First Label-Free Framework: RAIGen is the first framework, to the authors' knowledge, for rare attribute identification in diffusion models that does not require predefined minority categories. It shifts the focus from identifying dominant biases to discovering suppressed minority features encoded in the model.
Novel Minority Metric: The paper proposes a metric combining neuron activation frequency and semantic distinctiveness, validated as a reliable proxy for identifying underrepresented concepts.
Systematic Auditing and Amplification: RAIGen demonstrates the ability to reveal attributes beyond fixed fairness categories across multiple architectures (Stable Diffusion 1.4, 2, XL, and FLUX.1-schnell). It further enables the targeted amplification of these rare attributes through lightweight prompt interventions.

4. Experimental Results

The authors evaluated RAIGen on Stable Diffusion v1.4, SDXL, and FLUX.1-schnell using WinoBias (occupation-based) and COCO (diverse scenes) prompts.

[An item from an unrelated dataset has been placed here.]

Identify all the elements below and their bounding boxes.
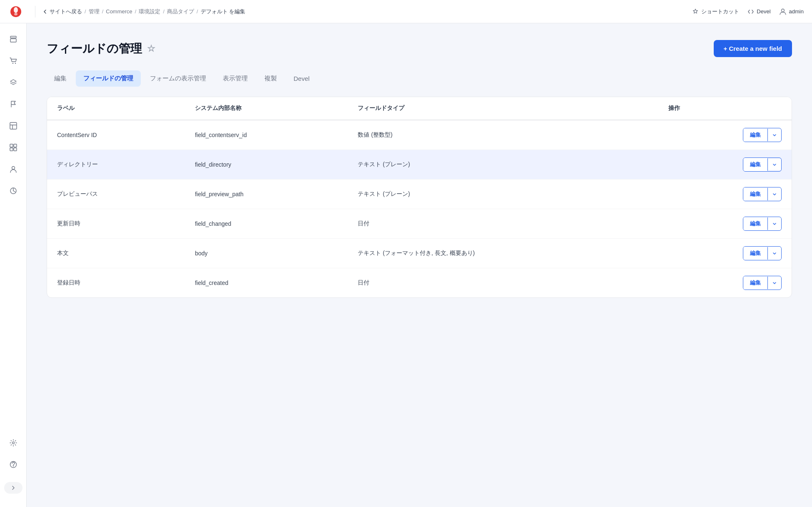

Validation of Heuristic: In a controlled toy setting with known ground-truth rare factors, the authors demonstrated that the least frequently activated latents in MSAEs disproportionately map to rare features (Spearman correlation $\rho \approx 0.991$ ), validating activation frequency as a proxy for rarity.
Quantitative Performance: On WinoBias and COCO, attributes discovered by RAIGen showed significantly lower "Attribute Presence" (approx. 0.20) compared to majority attributes identified by OpenBias (approx. 0.94), confirming that RAIGen isolates suppressed features.
Qualitative Findings: RAIGen successfully uncovered diverse minority attributes, including:
- Social/Fairness: Female doctors, female sheriffs.
- Contextual/Stylistic: Doctors in framed portraits, doctors with medical charts, trains with large smoke plumes, side-view trains with motion blur, and women with afro-curly textured hair.
- Cross-Architecture: The method generalized to transformer-based models (FLUX.1-schnell), though with slightly more diffuse heatmaps compared to U-Net architectures.
User Study: A study with 25 participants confirmed that RAIGen-discovered attributes are perceptually rare. For five professions, participants reported the presence of these attributes in fewer than 3 out of 10 generated images on average, validating that these features are encoded but underexpressed in standard sampling.
Amplification: Using RAIGen's annotations to revise prompts resulted in a substantial reduction in attribute-presence deviation (e.g., from 0.50 to 0.22 in SD v1.4), demonstrating that reintroducing minority descriptors effectively increases the coverage of underrepresented modes.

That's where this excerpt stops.